Want voor deze dagen stond Theudas op, zeggende, dat hij wat was, dien een getal van omtrent vierhonderd mannen aanhing; welke is omgebracht, en allen, die hem gehoor gaven, zijn verstrooid en tot niet geworden.
After this man rose up Judas of Galilee in the days of the taxing, and drew away much people after him: he also perished; and all, even as many as obeyed him, were dispersed.
Na hem stond op Judas, de Galileër in de dagen der beschrijving, en maakte veel volks afvallig achter zich; en deze is ook vergaan, en allen, die hem gehoor gaven, zijn verstrooid geworden.
And now I say unto you, Refrain from these men, and let them alone: for if this counsel or this work be of men, it will come to nought:
En nu zeg ik ulieden: Houdt af van deze mensen, en laat hen gaan; want indien deze raad, of dit werk uit mensen is, zo zal het gebroken worden.
But if it be of God, ye cannot overthrow it; lest haply ye be found even to fight against God.

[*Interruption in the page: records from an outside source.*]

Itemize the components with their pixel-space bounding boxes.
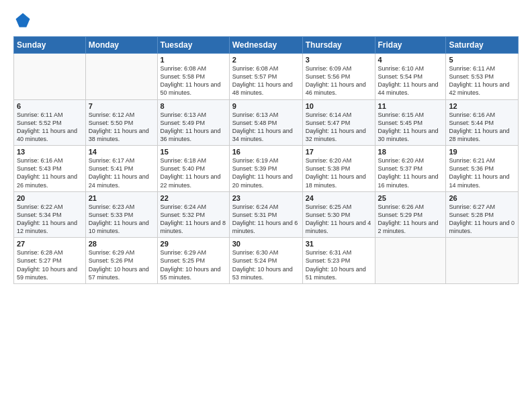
calendar-cell: 15Sunrise: 6:18 AM Sunset: 5:40 PM Dayli… [157, 146, 229, 192]
day-number: 3 [306, 56, 372, 64]
page: SundayMondayTuesdayWednesdayThursdayFrid… [0, 0, 532, 411]
calendar-cell: 22Sunrise: 6:24 AM Sunset: 5:32 PM Dayli… [157, 191, 229, 238]
calendar-cell: 18Sunrise: 6:20 AM Sunset: 5:37 PM Dayli… [375, 146, 446, 192]
cell-text: Sunrise: 6:30 AM Sunset: 5:24 PM Dayligh… [232, 248, 300, 281]
day-number: 18 [378, 148, 443, 156]
cell-text: Sunrise: 6:12 AM Sunset: 5:50 PM Dayligh… [89, 111, 154, 144]
calendar-cell: 8Sunrise: 6:13 AM Sunset: 5:49 PM Daylig… [157, 99, 229, 146]
calendar-cell [446, 238, 519, 284]
day-number: 15 [161, 148, 226, 156]
cell-text: Sunrise: 6:09 AM Sunset: 5:56 PM Dayligh… [306, 64, 372, 97]
cell-text: Sunrise: 6:24 AM Sunset: 5:31 PM Dayligh… [232, 203, 300, 236]
calendar-cell [375, 238, 446, 284]
calendar-cell: 26Sunrise: 6:27 AM Sunset: 5:28 PM Dayli… [446, 191, 519, 238]
day-number: 9 [232, 102, 300, 110]
day-number: 20 [17, 194, 83, 202]
calendar-cell: 20Sunrise: 6:22 AM Sunset: 5:34 PM Dayli… [14, 191, 86, 238]
cell-text: Sunrise: 6:29 AM Sunset: 5:26 PM Dayligh… [89, 248, 154, 281]
day-number: 21 [89, 194, 154, 202]
day-number: 8 [161, 102, 226, 110]
day-number: 2 [232, 56, 300, 64]
calendar-cell: 5Sunrise: 6:11 AM Sunset: 5:53 PM Daylig… [446, 54, 519, 100]
day-number: 24 [306, 194, 372, 202]
calendar-cell: 16Sunrise: 6:19 AM Sunset: 5:39 PM Dayli… [229, 146, 302, 192]
calendar-header-row: SundayMondayTuesdayWednesdayThursdayFrid… [14, 37, 519, 54]
day-number: 7 [89, 102, 154, 110]
calendar-cell: 11Sunrise: 6:15 AM Sunset: 5:45 PM Dayli… [375, 99, 446, 146]
cell-text: Sunrise: 6:14 AM Sunset: 5:47 PM Dayligh… [306, 111, 372, 144]
day-number: 30 [232, 240, 300, 248]
cell-text: Sunrise: 6:08 AM Sunset: 5:58 PM Dayligh… [161, 64, 226, 97]
calendar-cell: 30Sunrise: 6:30 AM Sunset: 5:24 PM Dayli… [229, 238, 302, 284]
calendar-cell: 6Sunrise: 6:11 AM Sunset: 5:52 PM Daylig… [14, 99, 86, 146]
calendar-cell: 29Sunrise: 6:29 AM Sunset: 5:25 PM Dayli… [157, 238, 229, 284]
calendar-cell: 31Sunrise: 6:31 AM Sunset: 5:23 PM Dayli… [302, 238, 375, 284]
calendar-cell: 27Sunrise: 6:28 AM Sunset: 5:27 PM Dayli… [14, 238, 86, 284]
cell-text: Sunrise: 6:21 AM Sunset: 5:36 PM Dayligh… [449, 156, 515, 189]
day-number: 26 [449, 194, 515, 202]
calendar-header-saturday: Saturday [446, 37, 519, 54]
calendar-cell: 1Sunrise: 6:08 AM Sunset: 5:58 PM Daylig… [157, 54, 229, 100]
cell-text: Sunrise: 6:18 AM Sunset: 5:40 PM Dayligh… [161, 156, 226, 189]
calendar-cell: 9Sunrise: 6:13 AM Sunset: 5:48 PM Daylig… [229, 99, 302, 146]
calendar-header-friday: Friday [375, 37, 446, 54]
cell-text: Sunrise: 6:08 AM Sunset: 5:57 PM Dayligh… [232, 64, 300, 97]
day-number: 17 [306, 148, 372, 156]
calendar-week-4: 20Sunrise: 6:22 AM Sunset: 5:34 PM Dayli… [14, 191, 519, 238]
day-number: 27 [17, 240, 83, 248]
calendar-cell: 21Sunrise: 6:23 AM Sunset: 5:33 PM Dayli… [85, 191, 157, 238]
calendar-header-sunday: Sunday [14, 37, 86, 54]
cell-text: Sunrise: 6:19 AM Sunset: 5:39 PM Dayligh… [232, 156, 300, 189]
calendar-cell: 28Sunrise: 6:29 AM Sunset: 5:26 PM Dayli… [85, 238, 157, 284]
calendar-cell: 25Sunrise: 6:26 AM Sunset: 5:29 PM Dayli… [375, 191, 446, 238]
cell-text: Sunrise: 6:16 AM Sunset: 5:44 PM Dayligh… [449, 111, 515, 144]
calendar-cell: 3Sunrise: 6:09 AM Sunset: 5:56 PM Daylig… [302, 54, 375, 100]
cell-text: Sunrise: 6:13 AM Sunset: 5:48 PM Dayligh… [232, 111, 300, 144]
cell-text: Sunrise: 6:24 AM Sunset: 5:32 PM Dayligh… [161, 203, 226, 236]
calendar-cell: 7Sunrise: 6:12 AM Sunset: 5:50 PM Daylig… [85, 99, 157, 146]
day-number: 25 [378, 194, 443, 202]
day-number: 22 [161, 194, 226, 202]
cell-text: Sunrise: 6:20 AM Sunset: 5:37 PM Dayligh… [378, 156, 443, 189]
day-number: 13 [17, 148, 83, 156]
cell-text: Sunrise: 6:23 AM Sunset: 5:33 PM Dayligh… [89, 203, 154, 236]
calendar-cell: 17Sunrise: 6:20 AM Sunset: 5:38 PM Dayli… [302, 146, 375, 192]
svg-marker-0 [16, 13, 30, 28]
cell-text: Sunrise: 6:25 AM Sunset: 5:30 PM Dayligh… [306, 203, 372, 236]
day-number: 5 [449, 56, 515, 64]
cell-text: Sunrise: 6:11 AM Sunset: 5:53 PM Dayligh… [449, 64, 515, 97]
calendar-week-1: 1Sunrise: 6:08 AM Sunset: 5:58 PM Daylig… [14, 54, 519, 100]
cell-text: Sunrise: 6:11 AM Sunset: 5:52 PM Dayligh… [17, 111, 83, 144]
calendar-cell: 14Sunrise: 6:17 AM Sunset: 5:41 PM Dayli… [85, 146, 157, 192]
calendar-cell: 19Sunrise: 6:21 AM Sunset: 5:36 PM Dayli… [446, 146, 519, 192]
day-number: 11 [378, 102, 443, 110]
day-number: 10 [306, 102, 372, 110]
calendar-week-2: 6Sunrise: 6:11 AM Sunset: 5:52 PM Daylig… [14, 99, 519, 146]
calendar-cell: 4Sunrise: 6:10 AM Sunset: 5:54 PM Daylig… [375, 54, 446, 100]
cell-text: Sunrise: 6:10 AM Sunset: 5:54 PM Dayligh… [378, 64, 443, 97]
calendar: SundayMondayTuesdayWednesdayThursdayFrid… [13, 36, 519, 284]
day-number: 4 [378, 56, 443, 64]
cell-text: Sunrise: 6:17 AM Sunset: 5:41 PM Dayligh… [89, 156, 154, 189]
cell-text: Sunrise: 6:20 AM Sunset: 5:38 PM Dayligh… [306, 156, 372, 189]
cell-text: Sunrise: 6:28 AM Sunset: 5:27 PM Dayligh… [17, 248, 83, 281]
day-number: 29 [161, 240, 226, 248]
calendar-header-thursday: Thursday [302, 37, 375, 54]
day-number: 23 [232, 194, 300, 202]
day-number: 1 [161, 56, 226, 64]
calendar-cell: 13Sunrise: 6:16 AM Sunset: 5:43 PM Dayli… [14, 146, 86, 192]
calendar-cell: 10Sunrise: 6:14 AM Sunset: 5:47 PM Dayli… [302, 99, 375, 146]
day-number: 12 [449, 102, 515, 110]
day-number: 19 [449, 148, 515, 156]
calendar-cell: 24Sunrise: 6:25 AM Sunset: 5:30 PM Dayli… [302, 191, 375, 238]
day-number: 16 [232, 148, 300, 156]
calendar-week-3: 13Sunrise: 6:16 AM Sunset: 5:43 PM Dayli… [14, 146, 519, 192]
day-number: 31 [306, 240, 372, 248]
cell-text: Sunrise: 6:13 AM Sunset: 5:49 PM Dayligh… [161, 111, 226, 144]
cell-text: Sunrise: 6:29 AM Sunset: 5:25 PM Dayligh… [161, 248, 226, 281]
calendar-week-5: 27Sunrise: 6:28 AM Sunset: 5:27 PM Dayli… [14, 238, 519, 284]
logo-icon [13, 11, 32, 30]
calendar-header-monday: Monday [85, 37, 157, 54]
logo [13, 11, 35, 30]
calendar-header-tuesday: Tuesday [157, 37, 229, 54]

Maar indien het uit God is, zo kunt gij dat niet breken; opdat gij niet misschien bevonden wordt ook tegen God te strijden.
And to him they agreed: and when they had called the apostles, and beaten them, they commanded that they should not speak in the name of Jesus, and let them go.
En zij gaven hem gehoor; en als zij de apostelen tot zich geroepen hadden, geselden zij dezelve, en geboden hun, dat zij niet zouden spreken in den Naam van Jezus; en lieten hen gaan.
And they departed from the presence of the council, rejoicing that they were counted worthy to suffer shame for his name.
Zij dan gingen heen van het aangezicht des raads, verblijd zijnde, dat zij waren waardig geacht geweest, om Zijns Naams wil smaadheid te lijden.
And daily in the temple, and in every house, they ceased not to teach and preach Jesus Christ.
En zij hielden niet op, allen dag, in den tempel en bij de huizen, te leren, en Jezus Christus te verkondigen.